La chica dejó caer un enorme papiro sobre la mesa.
MENÚ
Pan negro y sopa de verduras (2 estrellas de cobre)
Sopa de venado con pan decente (2 ciervo de plata)
Plato del rey: carne asada y vino (5 ciervo de plata)
La locura del chef: nadie sabe qué contiene, pero sobrevives (precio según tu cara).
—¿Por qué esto parece un contrato para vender mi alma? —murmuró Javier.
—¿Ya decidió? —preguntó la joven.
—La sopa de venado, por favor —respondió con lágrimas en los ojos, entregando dos lunas de plata con cuidado.

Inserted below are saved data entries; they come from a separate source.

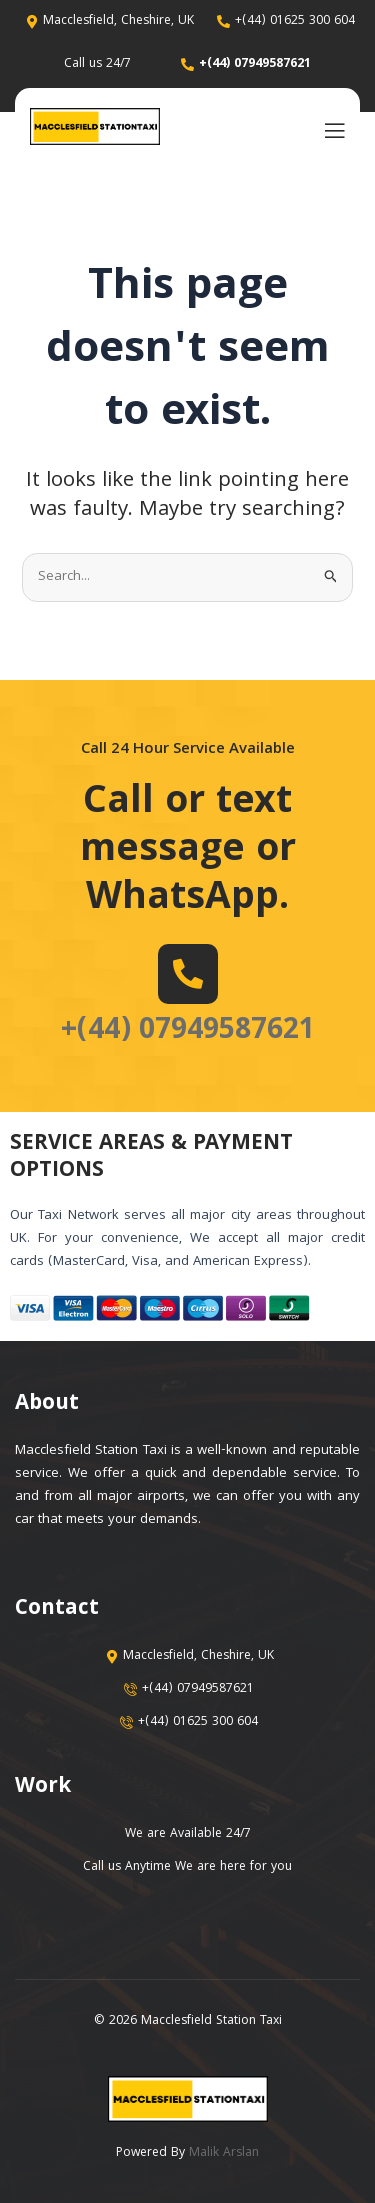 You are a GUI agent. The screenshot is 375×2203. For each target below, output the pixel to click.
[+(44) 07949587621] (188, 974)
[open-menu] (330, 129)
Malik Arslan (224, 2153)
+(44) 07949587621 (188, 1032) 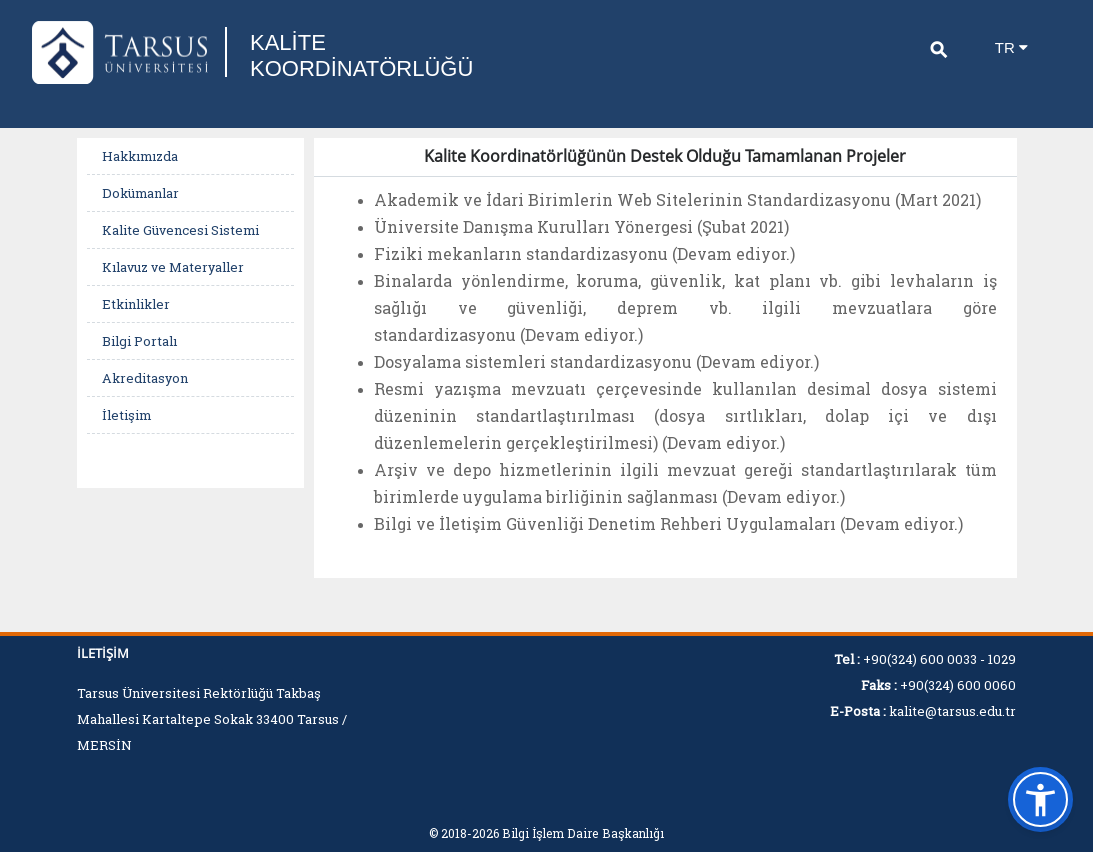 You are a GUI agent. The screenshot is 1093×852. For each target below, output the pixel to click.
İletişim (126, 415)
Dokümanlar (140, 193)
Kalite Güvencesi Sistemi (180, 230)
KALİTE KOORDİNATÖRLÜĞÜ (361, 55)
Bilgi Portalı (139, 341)
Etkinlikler (136, 304)
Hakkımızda (140, 156)
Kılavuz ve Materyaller (173, 267)
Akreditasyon (145, 378) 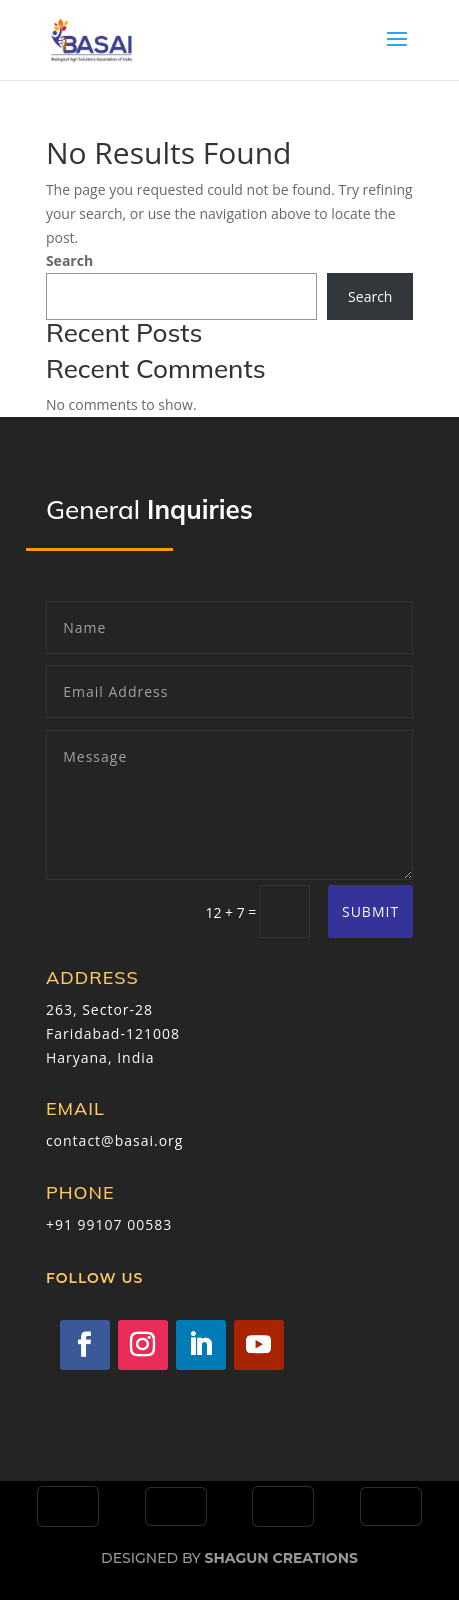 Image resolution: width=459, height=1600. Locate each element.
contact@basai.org (114, 1140)
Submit (370, 911)
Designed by (229, 1558)
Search (69, 260)
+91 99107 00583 (109, 1224) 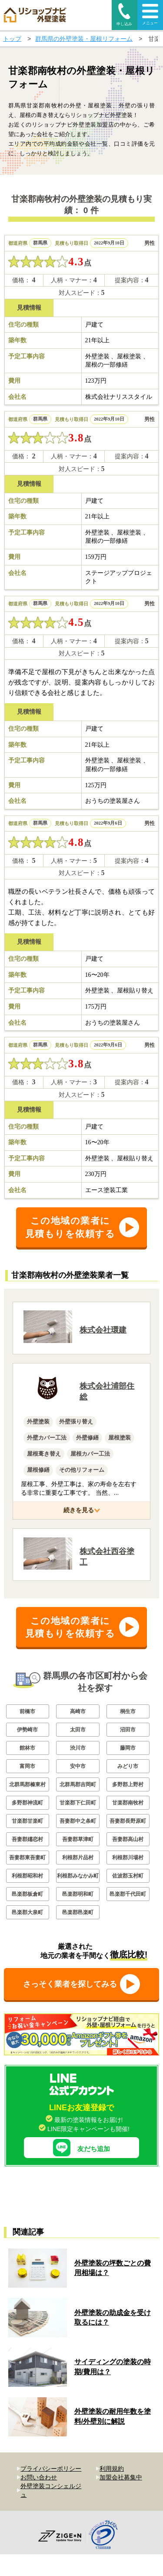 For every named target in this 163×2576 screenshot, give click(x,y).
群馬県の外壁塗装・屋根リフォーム (84, 38)
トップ (12, 38)
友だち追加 (81, 2141) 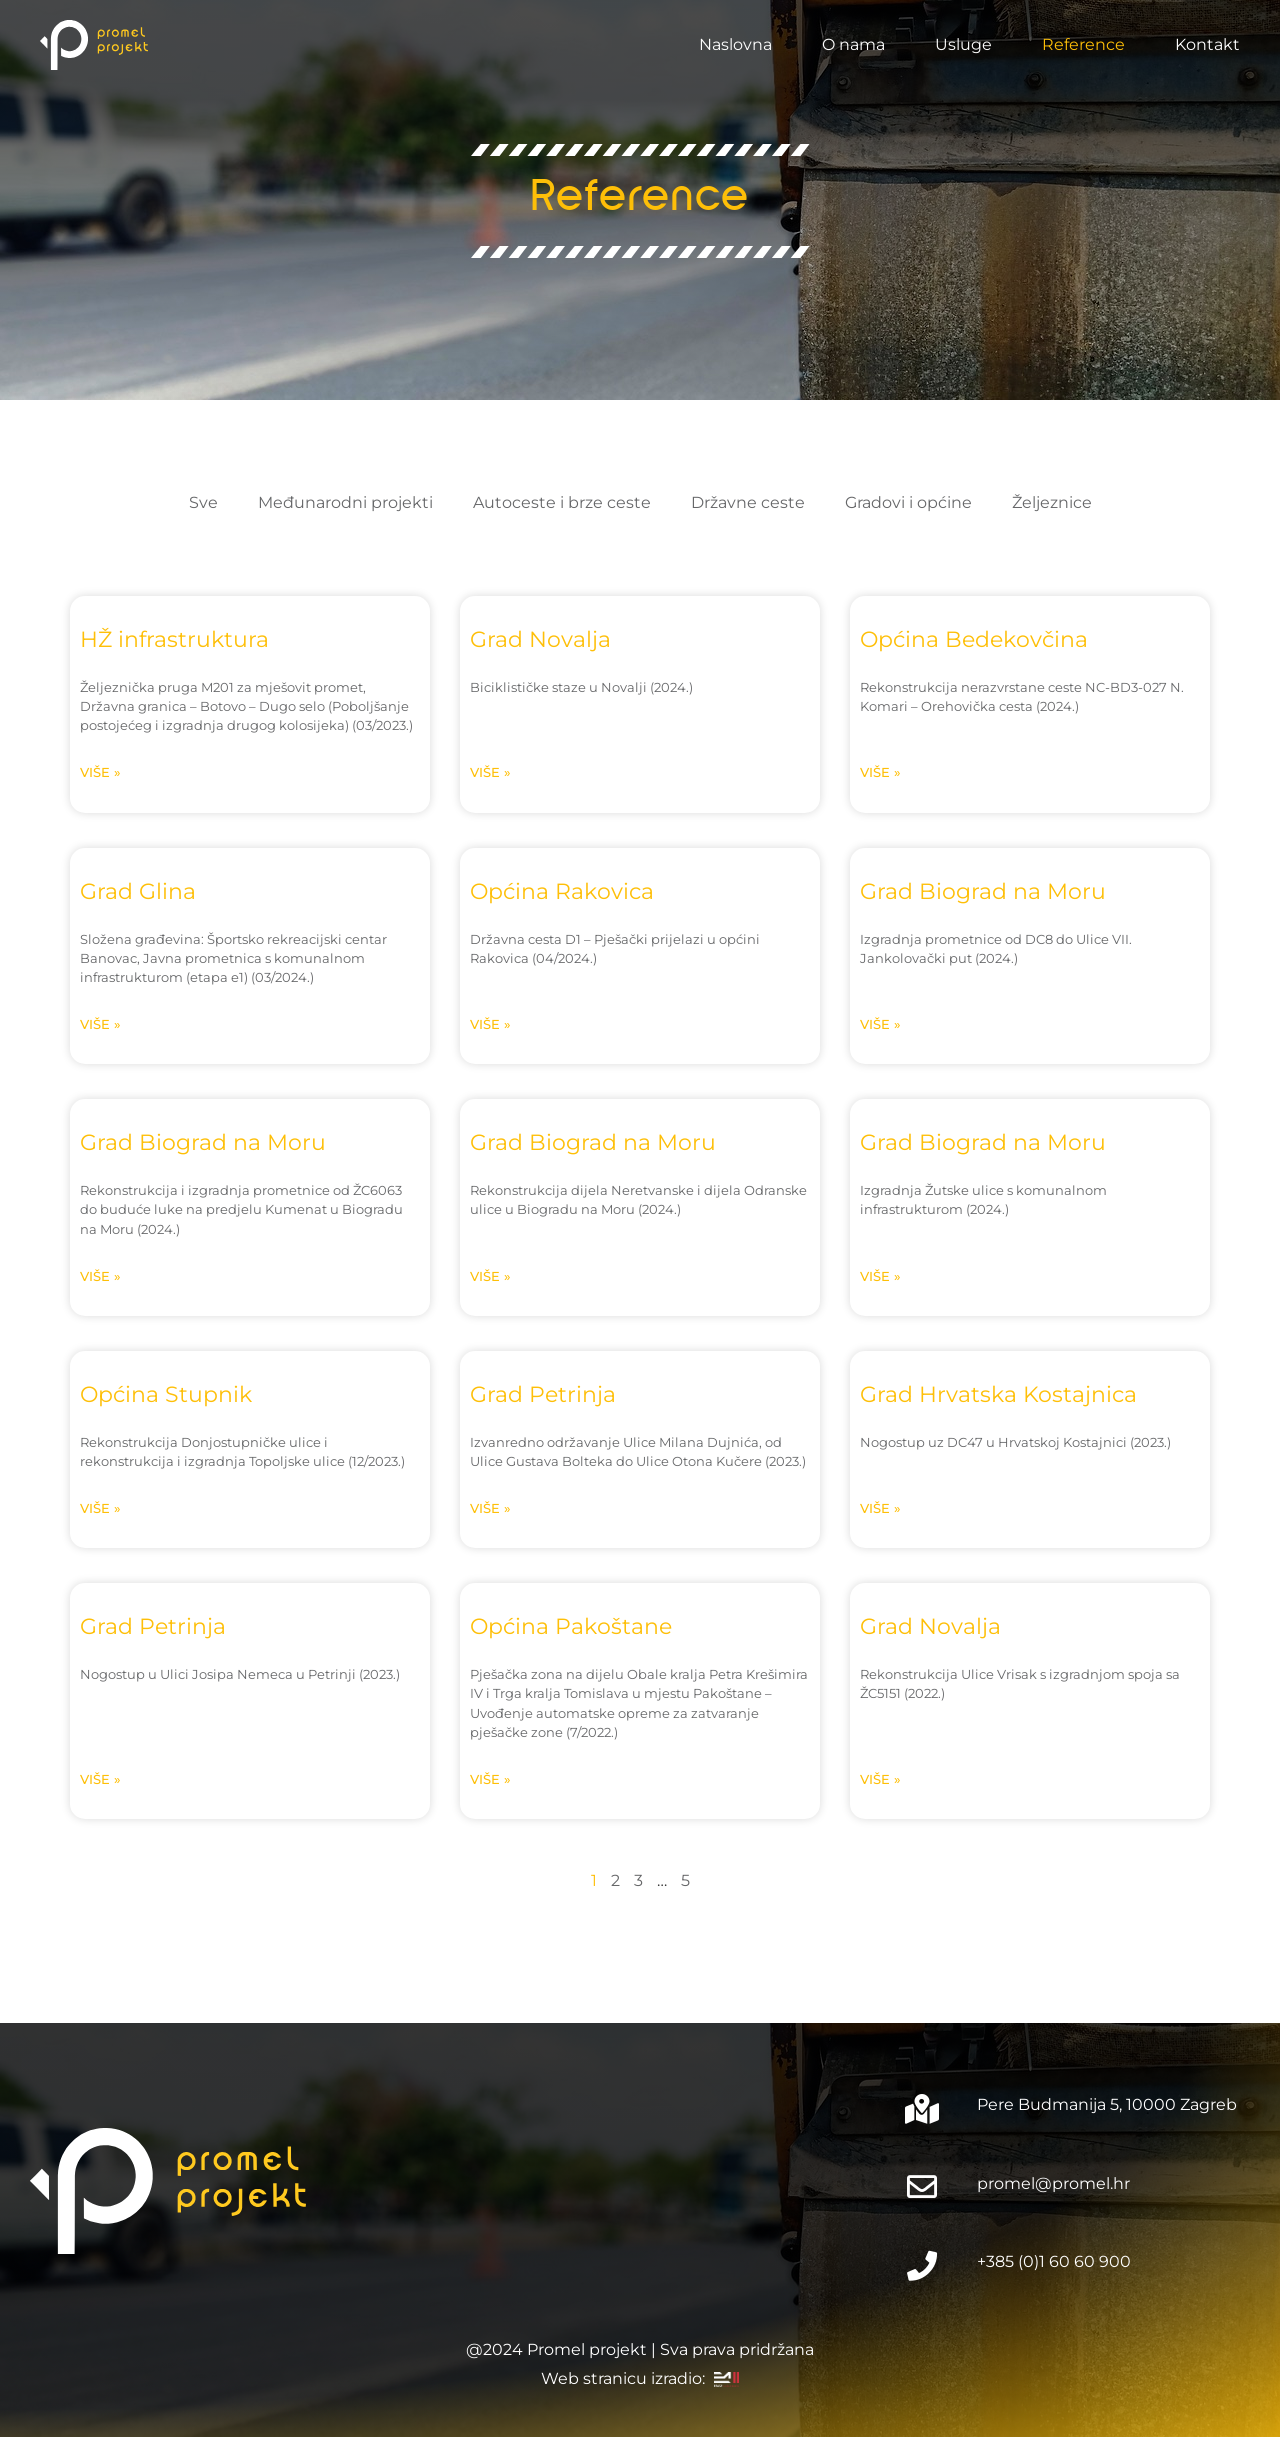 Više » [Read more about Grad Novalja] (490, 772)
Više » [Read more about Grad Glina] (100, 1024)
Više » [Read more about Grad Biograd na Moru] (880, 1024)
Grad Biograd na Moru (983, 891)
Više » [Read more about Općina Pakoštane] (490, 1779)
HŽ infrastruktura (174, 639)
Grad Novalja (540, 639)
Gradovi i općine (908, 502)
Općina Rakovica (562, 891)
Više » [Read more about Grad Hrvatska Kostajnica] (880, 1508)
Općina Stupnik (166, 1394)
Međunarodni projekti (345, 502)
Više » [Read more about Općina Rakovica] (490, 1024)
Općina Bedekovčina (974, 639)
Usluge (963, 44)
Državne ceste (748, 502)
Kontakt (1207, 44)
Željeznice (1052, 502)
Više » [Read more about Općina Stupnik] (100, 1508)
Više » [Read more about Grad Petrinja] (490, 1508)
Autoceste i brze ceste (562, 502)
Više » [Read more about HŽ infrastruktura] (100, 772)
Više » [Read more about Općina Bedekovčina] (880, 772)
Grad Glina (138, 891)
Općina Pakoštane (571, 1626)
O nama (853, 44)
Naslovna (735, 44)
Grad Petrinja (543, 1394)
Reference (1083, 44)
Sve (203, 502)
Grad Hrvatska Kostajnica (998, 1394)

Mientras esperaba, abrazó el cuenco con una sonrisa. El calor de la chimenea y la primera comida caliente desde que llegó lo hicieron sentirse, aunque fuera por un momento, a salvo.
—Esto apenas comienza —murmuró, dando un sorbo a la sopa—, pero al menos estoy comiendo.
Miró a su alrededor, disfrutando la sensación de calor, consciente de que hoy había ganado su primer combate contra este mundo helado. Mañana, sería otro cuento.